The variance of the k-th element of \boldsymbol{\theta} given the data \boldsymbol{y} is: \text{Var}(\theta_{km}|\boldsymbol{y}) = \sum_{m=1}^{2^K} \pi(\mathcal{M}_m|\boldsymbol{y}) \, \widehat{\text{Var}}(\theta_{km}|\boldsymbol{y}, \mathcal{M}_m) + \sum_{m=1}^{2^K} \pi(\mathcal{M}_m|\boldsymbol{y}) \left( \hat{\theta}_{km} - \mathbb{E}[\theta_{km}|\boldsymbol{y}] \right)^2,
where \widehat{\text{Var}}(\theta_{km}|\boldsymbol{y}, \mathcal{M}_m) denotes the posterior variance of the k-th element of \boldsymbol{\theta} under model \mathcal{M}_m.
The posterior variance highlights how BMA accounts for model uncertainty. The first term represents the weighted variance of each model, averaged across all potential models, while the second term reflects the stability of the estimates across models. The greater the variation in estimates between models, the higher the posterior variance.
The posterior predictive distribution is \begin{equation*} \pi(\boldsymbol{y}_0|\boldsymbol{y})= \sum_{m=1}^{2^K}p_m(\boldsymbol{y}_0|\boldsymbol{y},\mathcal{M}_m) \pi(M_m|\boldsymbol{y}) \end{equation*}
where p_m(\boldsymbol{y}_0|\boldsymbol{y},\mathcal{M}_m)=\int_{\boldsymbol{\Theta}_m} p(\boldsymbol{y}_0|\boldsymbol{y},\boldsymbol{\theta}_m,\mathcal{M}_m)\pi(\boldsymbol{\theta}_m |\boldsymbol{y}, \mathcal{M}_m) d\boldsymbol{\theta}_{m} is the posterior predictive distribution under model \mathcal{M}_m.
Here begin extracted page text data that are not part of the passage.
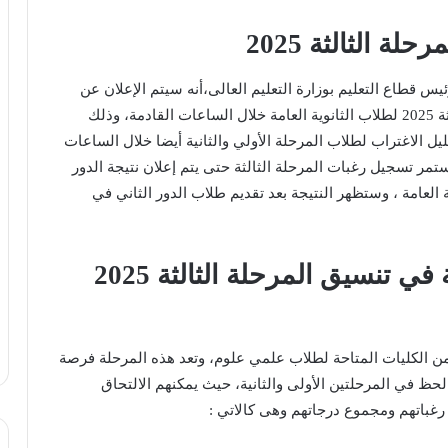
ة الثالثة 2025
يس قطاع التعليم بوزارة التعليم العالى،أنه سيتم الإعلان عن
موعد تنسيق المرحلة الثالثة 2025 لطلاب الثانوية العامة خلال الساعات القادمة، وذلك
ليل الاغتراب لطلاب المرحلة الأولي والثانية أيضا خلال الساعات
ستمر تسجيل رغبات المرحلة الثالثة حتى يتم إعلان نتيجة الدور
ة العامة ، وستظهر النتيجة بعد تقديم طلاب الدور الثاني في
الكليات المتاحة في تنسيق المرحلة الثالثة 2025
ن الكليات المتاحة لطلاب علمي علوم، وتعد هذه المرحلة فرصة
لحظ في المرحلتين الأولى والثانية، حيث يمكنهم الالتحاق
رغباتهم ومجموع درجاتهم وهى كالاتي :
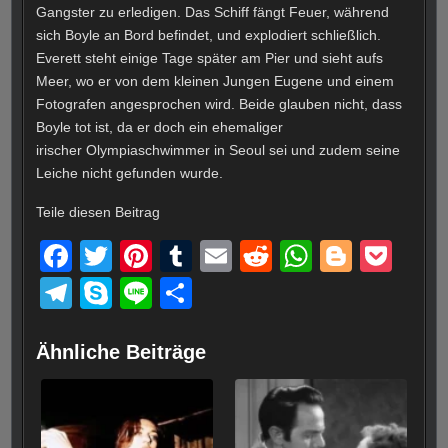
Gangster zu erledigen. Das Schiff fängt Feuer, während
sich Boyle an Bord befindet, und explodiert schließlich.
Everett steht einige Tage später am Pier und sieht aufs
Meer, wo er von dem kleinen Jungen Eugene und einem
Fotografen angesprochen wird. Beide glauben nicht, dass
Boyle tot ist, da er doch ein ehemaliger
irischer Olympiaschwimmer in Seoul sei und zudem seine
Leiche nicht gefunden wurde.
Teile diesen Beitrag
F
T
Pi
T
E
R
W
Bl
P
a
wi
nt
u
m
e
h
o
o
T
S
Li
T
c
tt
er
m
ail
d
at
g
ck
el
ky
n
eil
e
er
e
bl
di
s
g
et
e
p
e
e
Ähnliche Beiträge
b
st
r
t
A
er
gr
e
n
o
p
a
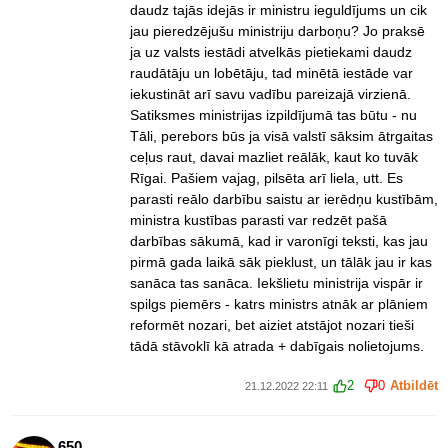
daudz tajās idejās ir ministru ieguldījums un cik
jau pieredzējušu ministriju darboņu? Jo praksē
ja uz valsts iestādi atvelkās pietiekami daudz
raudātāju un lobētāju, tad minētā iestāde var
iekustināt arī savu vadību pareizajā virzienā.
Satiksmes ministrijas izpildījumā tas būtu - nu
Tāli, perebors būs ja visā valstī sāksim ātrgaitas
ceļus raut, davai mazliet reālāk, kaut ko tuvāk
Rīgai. Pašiem vajag, pilsēta arī liela, utt. Es
parasti reālo darbību saistu ar ierēdņu kustībām,
ministra kustības parasti var redzēt pašā
darbības sākumā, kad ir varonīgi teksti, kas jau
pirmā gada laikā sāk pieklust, un tālāk jau ir kas
sanāca tas sanāca. Iekšlietu ministrija vispār ir
spilgs piemērs - katrs ministrs atnāk ar plāniem
reformēt nozari, bet aiziet atstājot nozari tieši
tādā stāvoklī kā atrada + dabīgais nolietojums.
2
0
Atbildēt
21.12.2022 22:11
650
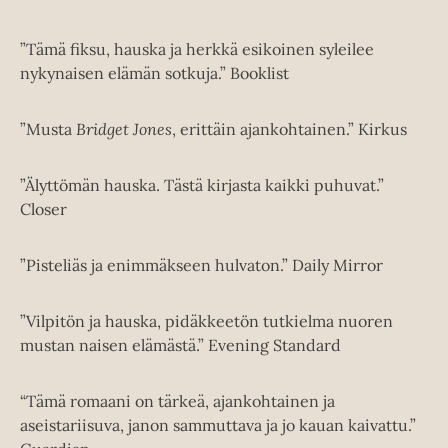
”Tämä fiksu, hauska ja herkkä esikoinen syleilee
nykynaisen elämän sotkuja.” Booklist
”Musta
Bridget Jones
, erittäin ajankohtainen.” Kirkus
”Älyttömän hauska. Tästä kirjasta kaikki puhuvat.”
Closer
”Pisteliäs ja enimmäkseen hulvaton.” Daily Mirror
”Vilpitön ja hauska, pidäkkeetön tutkielma nuoren
mustan naisen elämästä.” Evening Standard
“Tämä romaani on tärkeä, ajankohtainen ja
aseistariisuva, janon sammuttava ja jo kauan kaivattu.”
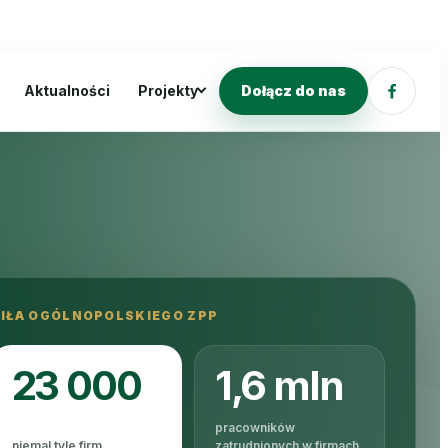
Aktualności
Projekty
Dołącz do nas
SIŁA OGÓLNOPOLSKIEGO ZPP
23 000
1,6 mln
pracowników
niemal tyle firm
zatrudnionych w firmach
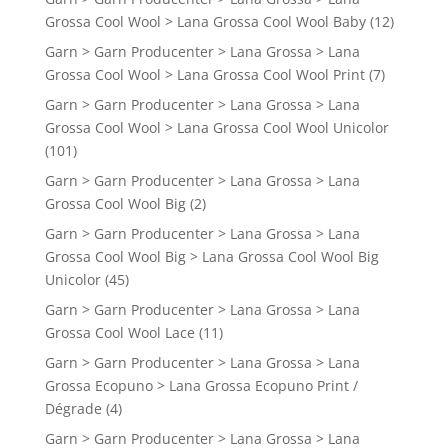
Grossa Cool Wool > Lana Grossa Cool Wool Baby
(12)
Garn > Garn Producenter > Lana Grossa > Lana
Grossa Cool Wool > Lana Grossa Cool Wool Print
(7)
Garn > Garn Producenter > Lana Grossa > Lana
Grossa Cool Wool > Lana Grossa Cool Wool Unicolor
(101)
Garn > Garn Producenter > Lana Grossa > Lana
Grossa Cool Wool Big
(2)
Garn > Garn Producenter > Lana Grossa > Lana
Grossa Cool Wool Big > Lana Grossa Cool Wool Big
Unicolor
(45)
Garn > Garn Producenter > Lana Grossa > Lana
Grossa Cool Wool Lace
(11)
Garn > Garn Producenter > Lana Grossa > Lana
Grossa Ecopuno > Lana Grossa Ecopuno Print /
Dégrade
(4)
Garn > Garn Producenter > Lana Grossa > Lana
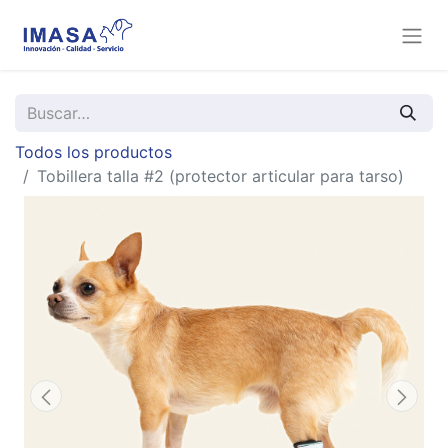
Todos los productos
Tobillera talla #2 (protector articular para tarso)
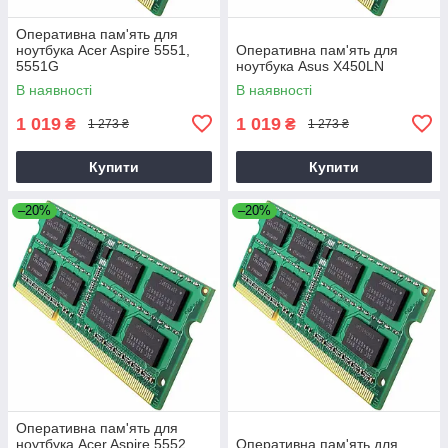
Оперативна пам'ять для
ноутбука Acer Aspire 5551,
Оперативна пам'ять для
5551G
ноутбука Asus X450LN
В наявності
В наявності
1 019
1 019
₴
₴
1 273 ₴
1 273 ₴
Купити
Купити
–20%
–20%
Оперативна пам'ять для
ноутбука Acer Aspire 5552,
Оперативна пам'ять для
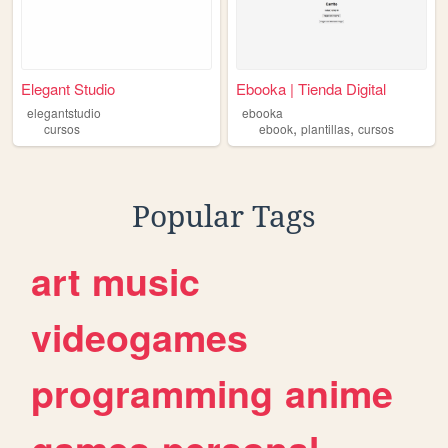
Elegant Studio
Ebooka | Tienda Digital
elegantstudio
ebooka
,
,
cursos
ebook
plantillas
cursos
Popular Tags
art
music
videogames
programming
anime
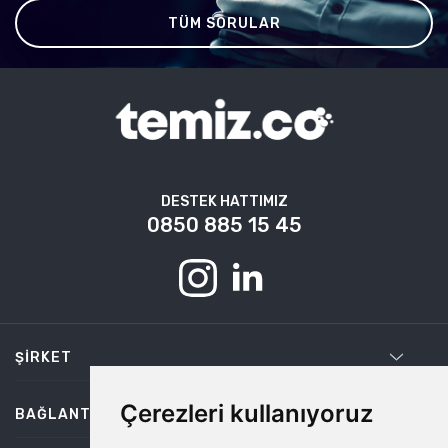
TÜM SORULAR
DESTEK HATTIMIZ
0850 885 15 45
ŞIRKET
Çerezleri kullanıyoruz
BAĞLANTILAR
Another important statistic in BMA is the posterior inclusion probability associated with variable \boldsymbol{x}_k, k=1,2,\dots,K, which is
\begin{equation*} PIP(\boldsymbol{x}_k)=\sum_{m=1}^{2^K}\pi(\mathcal{M}_m|\boldsymbol{y})\times \mathbb{1}_{k,m}, \end{equation*} where \mathbb{1}_{k,m}= \left\{ \begin{array}{lcc} 1& if & \boldsymbol{x}_{k}\in \mathcal{M}_m \\ \\ 0 & if & \boldsymbol{x}_{k}\not \in \mathcal{M}_m \end{array} \right\}.
R. E. Kass and Raftery (1995) suggest that posterior inclusion probabilities (PIP) less than 0.5 are evidence against the regressor, 0.5\leq PIP<0.75 is weak evidence, 0.75\leq PIP<0.95 is positive evidence, 0.95\leq PIP<0.99 is strong evidence, and PIP\geq 0.99 is very strong evidence.
There are two main computational issues in implementing BMA based on variable selection. First, the number of models in the model space is 2^K, which sometimes can be enormous. For instance, three regressors imply just eight models, see the next Table, but 40 regressors implies approximately 1.1e+12 models. Take into account that models always include the intercept, and all regressors should be standardized to avoid scale issues.56 The second computational issue is calculating the marginal likelihood p(\boldsymbol{y} | \mathcal{M}_j)=\int_{\boldsymbol{\Theta}_j} p(\boldsymbol{y}| \boldsymbol{\theta}_j,\mathcal{M}_j)\pi(\boldsymbol{\theta}_j | \mathcal{M}_j) d\boldsymbol{\theta}_{j}, which most of the time does not have an analytic solution.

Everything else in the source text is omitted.